The gleaming, golden lift rushed them to the suite. In a few moments he’d be unlocking a door to the room and hopefully to the rest of tonight. Because tonight he could be a man.
Tomorrow, he’d revert to being King.
Victoria took a steadying breath as the lift slowed to a whispered stop and the doors opened. It didn’t really help the flurry of butterflies in her belly or the thready beat of her heart which she told herself was anticipation. The man next to her stood to the side, let her pass. She caught a hint of the scent of him. Spicy, warm, like mulled wine on a winter’s evening. And like mulled wine, she was sure too much of him would scramble her senses.
But wasn’t that what she wanted? To lose herself and yet find herself all at the same time? Now she wasn’t so sure. She’d felt so sophisticated downstairs, yet she was a woman schooled in pretending. The reality of what she’d agreed to crashed into her with each click of her perilous heels on the cream-coloured marble of the suite’s entrance foyer. Her husband had never liked heels because they made her taller than him...
Enough.That man had ruled her life for five long and painful years since the marriage brokered by her parents had begun with naïve innocence on her part. She’d hoped it would bring happiness. Children. But she’d quickly realised that her wants and needs didn’t matter. Her marriage hadn’t been a partnership, but a dictatorship. When she’d begun asking for more, the vicious put-downs made her stop asking for anything. Then her accident, and heaven help her when she couldn’t give her husband what he’d wanted on demand.

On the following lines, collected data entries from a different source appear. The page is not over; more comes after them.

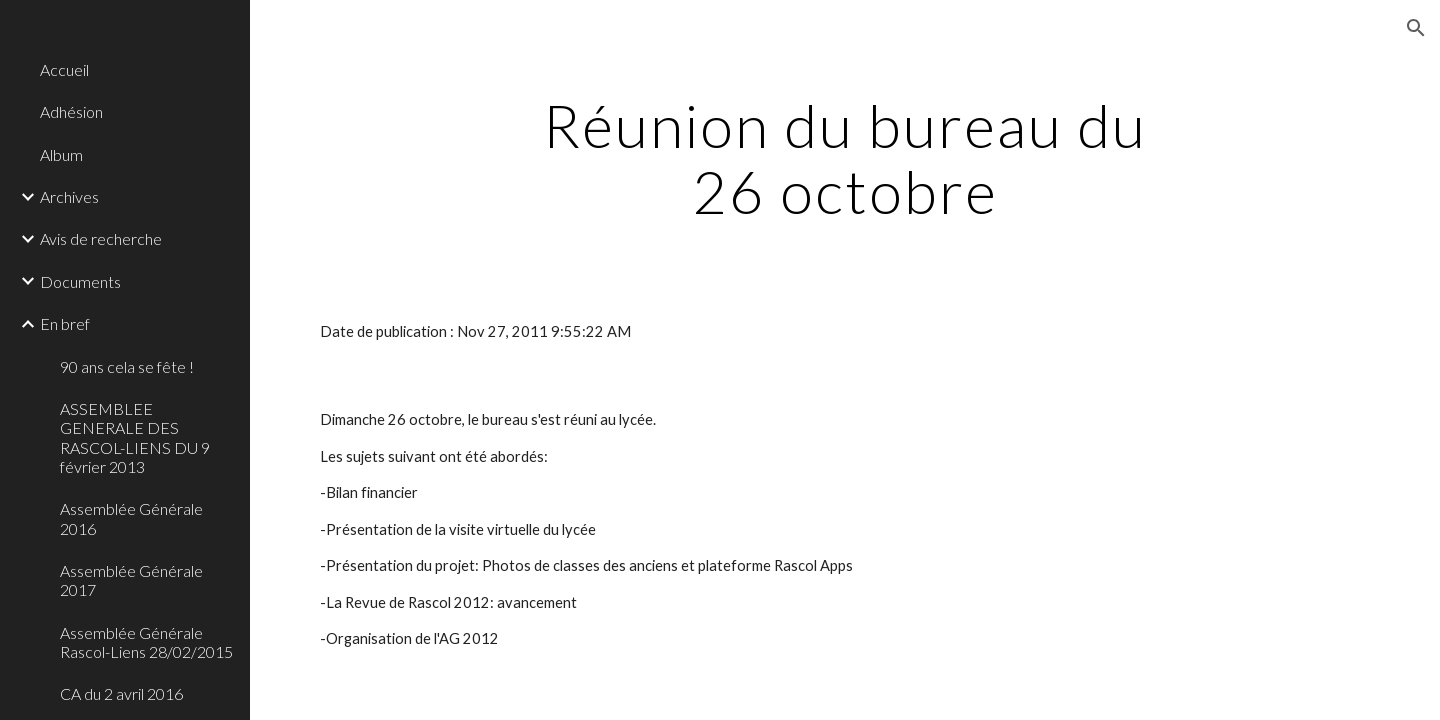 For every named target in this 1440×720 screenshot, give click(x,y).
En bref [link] (65, 323)
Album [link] (61, 154)
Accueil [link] (64, 69)
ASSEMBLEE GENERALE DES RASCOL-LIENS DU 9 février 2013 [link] (135, 437)
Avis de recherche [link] (101, 238)
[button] (1416, 28)
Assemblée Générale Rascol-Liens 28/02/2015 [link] (146, 642)
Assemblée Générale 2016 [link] (131, 518)
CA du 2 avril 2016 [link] (121, 693)
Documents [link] (80, 281)
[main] (845, 158)
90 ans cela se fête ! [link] (127, 366)
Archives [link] (69, 196)
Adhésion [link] (71, 111)
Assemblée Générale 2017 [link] (131, 580) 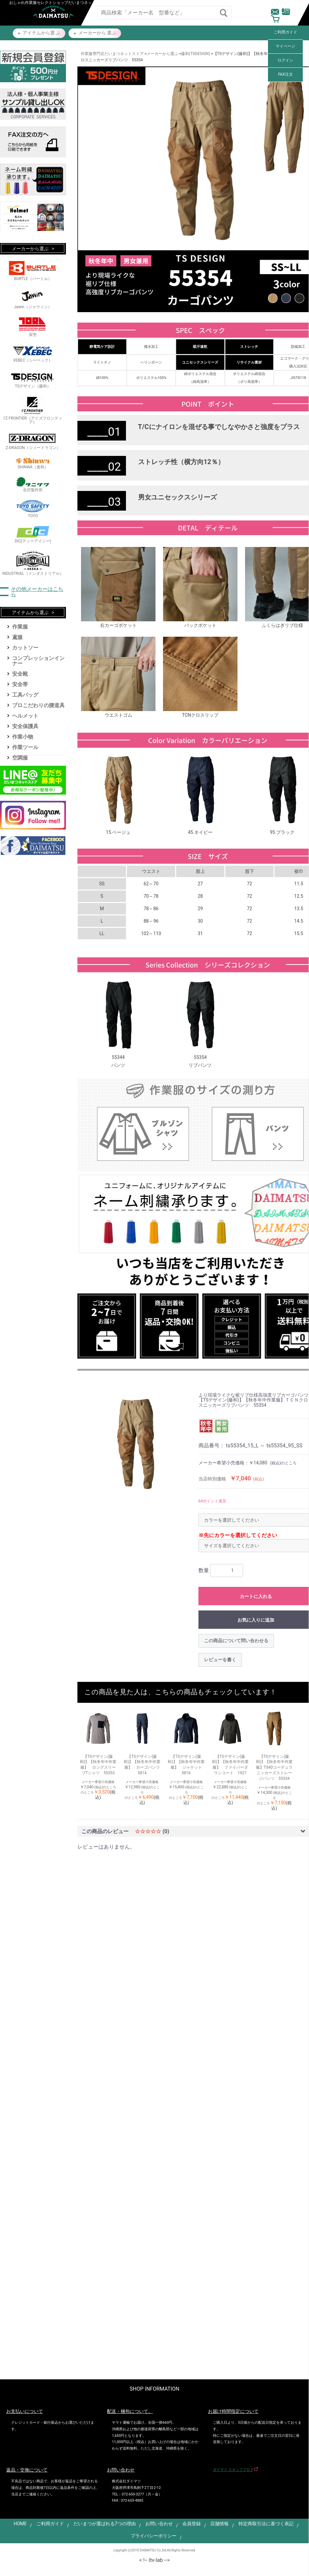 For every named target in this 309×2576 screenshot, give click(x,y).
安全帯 (20, 684)
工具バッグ (25, 695)
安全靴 (20, 674)
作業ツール (25, 747)
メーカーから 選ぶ (97, 32)
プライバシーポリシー (153, 2535)
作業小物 (22, 737)
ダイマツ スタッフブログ (233, 2470)
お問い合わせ (159, 2523)
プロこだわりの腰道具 (38, 705)
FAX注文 (285, 74)
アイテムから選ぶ (30, 612)
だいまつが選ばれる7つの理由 (104, 2523)
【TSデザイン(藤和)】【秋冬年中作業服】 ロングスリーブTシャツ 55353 (98, 1764)
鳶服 (17, 637)
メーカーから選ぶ (162, 53)
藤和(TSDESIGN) (195, 53)
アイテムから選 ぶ (41, 32)
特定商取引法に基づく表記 (266, 2523)
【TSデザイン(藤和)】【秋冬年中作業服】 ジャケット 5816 (186, 1764)
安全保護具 (25, 726)
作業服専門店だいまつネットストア (112, 53)
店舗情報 (219, 2523)
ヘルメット (25, 716)
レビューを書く (220, 1659)
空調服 (20, 758)
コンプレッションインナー (38, 661)
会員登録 (191, 2523)
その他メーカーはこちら (37, 591)
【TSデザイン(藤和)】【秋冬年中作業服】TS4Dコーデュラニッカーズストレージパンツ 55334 (274, 1767)
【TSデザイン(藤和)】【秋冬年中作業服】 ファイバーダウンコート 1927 (230, 1764)
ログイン (285, 60)
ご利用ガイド (285, 32)
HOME (20, 2523)
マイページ (285, 46)
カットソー (25, 648)
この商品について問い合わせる (236, 1640)
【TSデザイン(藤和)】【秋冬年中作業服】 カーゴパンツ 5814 (142, 1764)
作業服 (20, 627) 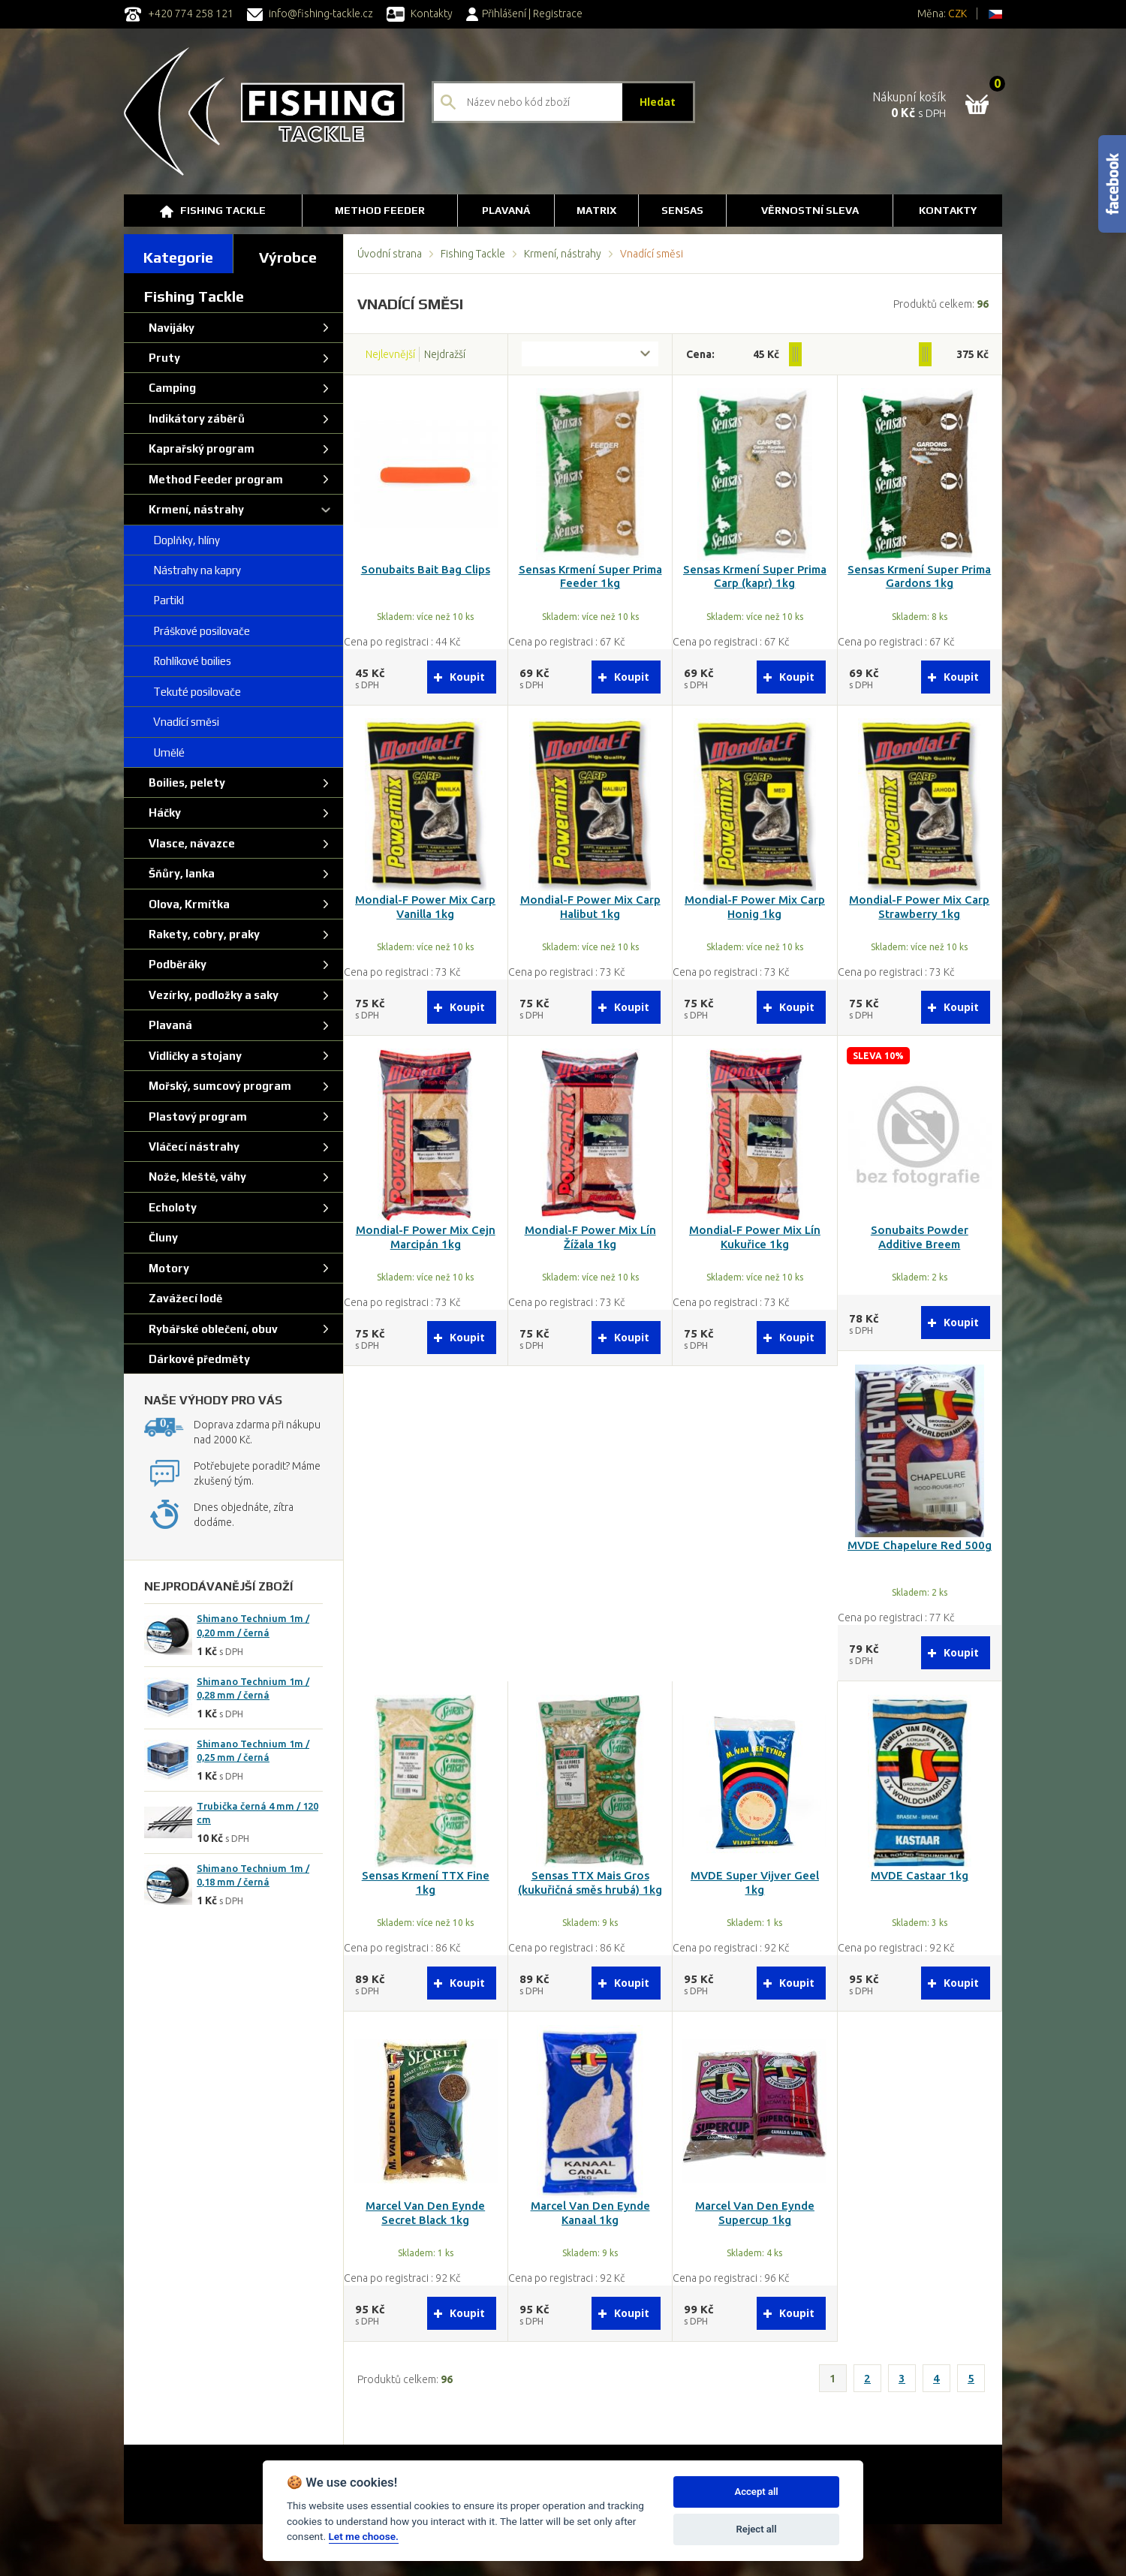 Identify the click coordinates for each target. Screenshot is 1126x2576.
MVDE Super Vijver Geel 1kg (755, 1882)
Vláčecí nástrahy (191, 1146)
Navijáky (169, 327)
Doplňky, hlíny (182, 540)
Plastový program (195, 1116)
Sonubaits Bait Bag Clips (425, 569)
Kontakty (420, 14)
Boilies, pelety (184, 782)
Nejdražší (444, 354)
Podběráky (175, 964)
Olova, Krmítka (187, 904)
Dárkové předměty (197, 1359)
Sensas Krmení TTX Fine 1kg (425, 1882)
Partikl (164, 600)
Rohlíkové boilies (187, 661)
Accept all (756, 2491)
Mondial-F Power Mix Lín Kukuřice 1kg (754, 1236)
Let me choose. (364, 2536)
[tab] (178, 253)
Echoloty (170, 1207)
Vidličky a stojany (193, 1055)
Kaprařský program (199, 448)
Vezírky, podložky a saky (211, 995)
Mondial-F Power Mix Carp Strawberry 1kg (919, 906)
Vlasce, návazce (189, 843)
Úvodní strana (389, 254)
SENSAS (682, 210)
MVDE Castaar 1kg (919, 1875)
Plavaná (506, 210)
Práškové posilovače (197, 630)
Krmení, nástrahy (562, 254)
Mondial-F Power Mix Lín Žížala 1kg (590, 1236)
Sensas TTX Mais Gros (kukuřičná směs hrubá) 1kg (590, 1882)
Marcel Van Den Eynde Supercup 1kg (754, 2212)
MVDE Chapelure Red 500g (920, 1545)
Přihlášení (496, 14)
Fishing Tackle (213, 211)
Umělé (164, 752)
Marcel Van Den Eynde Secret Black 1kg (425, 2212)
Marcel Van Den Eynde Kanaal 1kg (590, 2212)
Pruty (162, 357)
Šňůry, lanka (179, 873)
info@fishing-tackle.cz (310, 14)
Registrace (558, 14)
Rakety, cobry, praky (202, 934)
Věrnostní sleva (810, 210)
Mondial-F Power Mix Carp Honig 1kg (755, 906)
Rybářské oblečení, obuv (211, 1329)
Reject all (756, 2529)
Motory (166, 1268)
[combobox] (590, 354)
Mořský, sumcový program (217, 1085)
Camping (170, 387)
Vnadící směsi (181, 721)
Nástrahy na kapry (192, 570)
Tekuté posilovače (192, 691)
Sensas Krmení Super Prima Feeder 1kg (590, 576)
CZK (957, 14)
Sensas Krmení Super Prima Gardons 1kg (919, 576)
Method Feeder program (213, 479)
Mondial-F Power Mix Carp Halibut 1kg (590, 906)
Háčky (162, 812)
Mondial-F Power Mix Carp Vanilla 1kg (425, 906)
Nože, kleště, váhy (195, 1176)
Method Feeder (380, 210)
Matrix (596, 210)
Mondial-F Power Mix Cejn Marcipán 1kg (425, 1236)
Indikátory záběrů (194, 418)
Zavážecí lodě (183, 1298)
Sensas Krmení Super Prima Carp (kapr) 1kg (754, 576)
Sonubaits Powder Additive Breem (919, 1236)
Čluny (161, 1237)
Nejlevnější (390, 354) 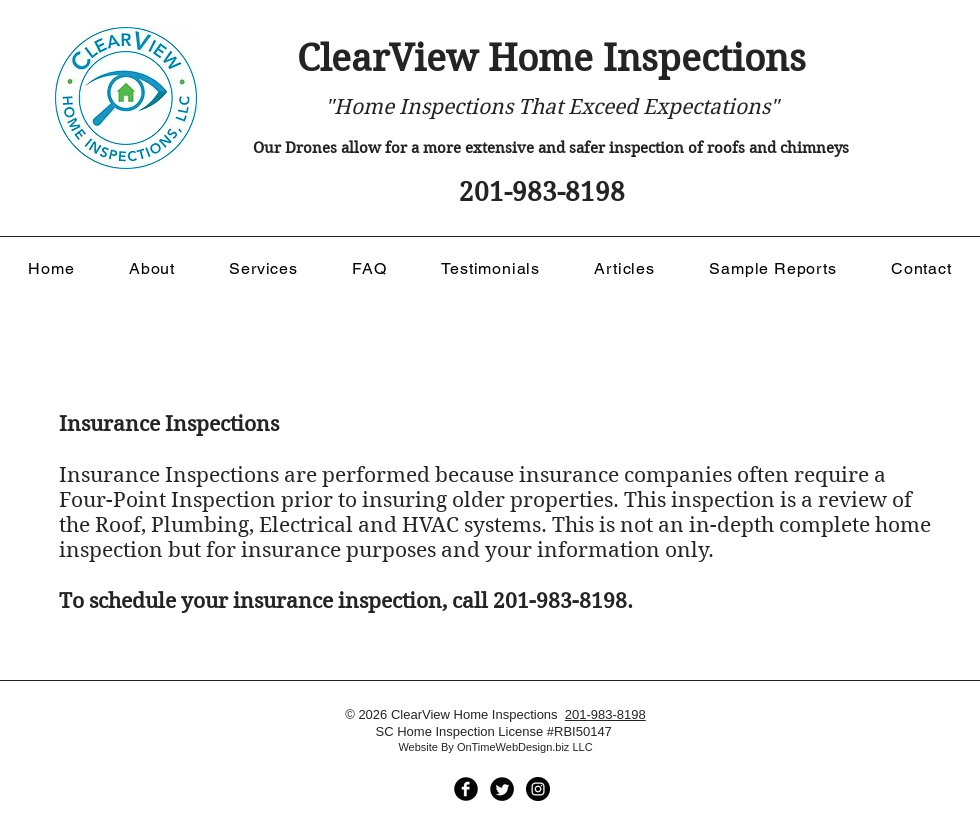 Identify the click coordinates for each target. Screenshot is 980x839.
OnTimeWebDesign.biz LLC (525, 747)
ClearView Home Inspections (551, 58)
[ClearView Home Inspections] (466, 789)
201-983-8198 (605, 714)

If he hadn’t died in a fall from his horse, she didn’t know where she’d be now.
A shiver ran through her. This evening wasn’t for dwelling on her past. It was for starting her future, which she’d decided to grasp with greedy hands when she’d received the letter from the proprietors of this place on fine, embossed paper, saying she’d inherited her husband’s membership should she wish to take it, with the club’s compliments and condolences.